> (A) Why do you insist on d(V) and not just dV -
> what is the distinction?
I don't insist on it. Sometimes I write dV, and
sometimes I write d(V) to emphasize that dV always
represents the operator (d) applied to the
function-of-state (V). In particular, dV is not
just some two-letter name. Consider the difference:
Darlene is a seven-letter name.
d(Arlene) is (d) applied to a six-letter name.
To repeat: dV is always the (d) operator applied to
a one-letter name. It is always equivalent to d(V).
> (B) Have you blurred the distinction between a differential and a
> derivative? Is not dV a differential and not a derivative
> (consider its units!)? A derivative is a RATE of change.

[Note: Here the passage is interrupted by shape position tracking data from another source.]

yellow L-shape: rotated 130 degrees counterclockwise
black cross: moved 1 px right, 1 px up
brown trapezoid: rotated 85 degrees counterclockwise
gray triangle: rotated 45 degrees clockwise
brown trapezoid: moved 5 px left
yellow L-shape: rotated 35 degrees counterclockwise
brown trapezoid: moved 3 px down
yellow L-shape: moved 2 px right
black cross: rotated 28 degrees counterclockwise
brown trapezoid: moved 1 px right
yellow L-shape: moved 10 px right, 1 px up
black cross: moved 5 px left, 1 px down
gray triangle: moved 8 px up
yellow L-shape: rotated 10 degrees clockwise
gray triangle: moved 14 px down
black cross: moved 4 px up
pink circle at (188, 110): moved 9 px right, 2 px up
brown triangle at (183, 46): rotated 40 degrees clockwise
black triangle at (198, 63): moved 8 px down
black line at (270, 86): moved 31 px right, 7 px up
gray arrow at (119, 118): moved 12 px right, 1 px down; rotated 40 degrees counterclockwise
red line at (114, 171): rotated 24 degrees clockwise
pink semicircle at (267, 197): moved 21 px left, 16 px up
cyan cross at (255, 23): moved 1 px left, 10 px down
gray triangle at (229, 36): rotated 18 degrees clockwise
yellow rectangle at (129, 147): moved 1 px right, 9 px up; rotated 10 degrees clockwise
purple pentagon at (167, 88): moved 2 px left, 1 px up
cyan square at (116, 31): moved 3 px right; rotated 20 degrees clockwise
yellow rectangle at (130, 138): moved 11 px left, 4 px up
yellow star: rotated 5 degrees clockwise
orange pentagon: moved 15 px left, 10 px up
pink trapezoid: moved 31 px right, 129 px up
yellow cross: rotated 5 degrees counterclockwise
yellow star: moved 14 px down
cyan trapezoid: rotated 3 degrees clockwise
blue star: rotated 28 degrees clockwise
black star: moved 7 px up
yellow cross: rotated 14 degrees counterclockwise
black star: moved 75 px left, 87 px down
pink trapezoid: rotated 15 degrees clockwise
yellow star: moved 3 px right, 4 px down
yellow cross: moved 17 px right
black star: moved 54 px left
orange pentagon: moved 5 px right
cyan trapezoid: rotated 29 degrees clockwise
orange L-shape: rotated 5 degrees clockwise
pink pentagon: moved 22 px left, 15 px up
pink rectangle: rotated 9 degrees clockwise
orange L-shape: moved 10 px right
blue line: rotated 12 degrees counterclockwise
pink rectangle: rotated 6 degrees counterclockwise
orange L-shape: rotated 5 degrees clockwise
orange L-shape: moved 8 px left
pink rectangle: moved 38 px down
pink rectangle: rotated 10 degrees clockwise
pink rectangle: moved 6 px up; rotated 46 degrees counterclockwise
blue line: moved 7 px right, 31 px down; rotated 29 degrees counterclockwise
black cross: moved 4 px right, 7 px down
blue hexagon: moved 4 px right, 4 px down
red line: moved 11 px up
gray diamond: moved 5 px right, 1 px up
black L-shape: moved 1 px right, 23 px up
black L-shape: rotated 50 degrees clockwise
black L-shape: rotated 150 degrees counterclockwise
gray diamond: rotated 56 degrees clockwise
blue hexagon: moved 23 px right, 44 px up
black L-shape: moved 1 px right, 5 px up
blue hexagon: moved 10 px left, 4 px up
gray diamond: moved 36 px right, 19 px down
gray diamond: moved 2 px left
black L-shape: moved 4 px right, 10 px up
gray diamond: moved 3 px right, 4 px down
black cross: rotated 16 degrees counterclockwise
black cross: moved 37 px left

I recognize the distinction.
But I also recognize a correspondence, which means
that many things that can be said about one can be
said about the other.
By way of analogy, I recognize that force is distinct
from momentum. But every balance-of-forces equation
has a corresponding conservation-of-momentum equation.
They're not the same, but they're not unrelated.
> 2) The second issue shows in John's wish to obliterate inexact
> differentials:
I'm not trying to obliterate anything. I'm
perfectly happy with non-exact objects such as
P dV. I just don't recommend writing them in
a form that implies that they are exact. When
people see dW, they quite naturally think it
refers to the differential of W ... but if it
were the differential of W it would be exact.
(That's the _definition_ of exact.)